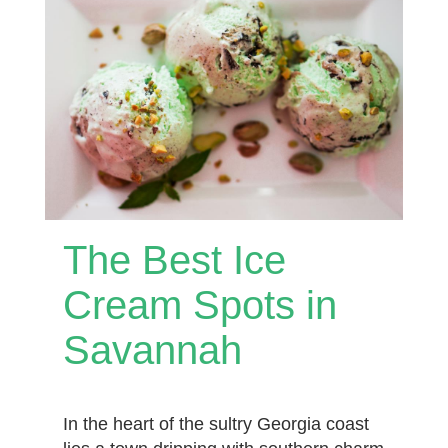
The Best Ice
Cream Spots in
Savannah
In the heart of the sultry Georgia coast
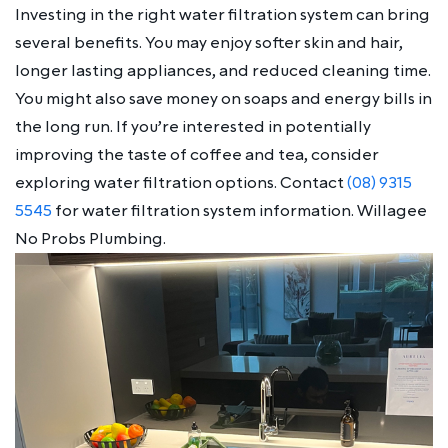
Investing in the right water filtration system can bring
several benefits. You may enjoy softer skin and hair,
longer lasting appliances, and reduced cleaning time.
You might also save money on soaps and energy bills in
the long run. If you’re interested in potentially
improving the taste of coffee and tea, consider
exploring water filtration options. Contact
(08) 9315
5545
for water filtration system information. Willagee
No Probs Plumbing.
+---+
Retype each line of the listing above word for word. Exclude the pictures.

The Best Ice
Cream Spots in
Savannah
In the heart of the sultry Georgia coast
Investing in the right water filtration system can bring
several benefits. You may enjoy softer skin and hair,
longer lasting appliances, and reduced cleaning time.
You might also save money on soaps and energy bills in
the long run. If you’re interested in potentially
improving the taste of coffee and tea, consider
exploring water filtration options. Contact
(08) 9315
5545
for water filtration system information. Willagee
No Probs Plumbing.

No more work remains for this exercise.